Collected data
== Segment start ==
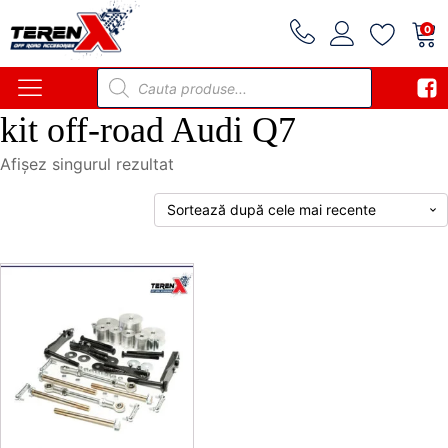
0
Products
search
kit off-road Audi Q7
Afișez singurul rezultat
== Segment end ==
#### TASK DESCRIPTION
Please copy the records above word for word, omitting every picture.

#### WRITTEN ANSWER
0
Products
search
kit off-road Audi Q7
Afișez singurul rezultat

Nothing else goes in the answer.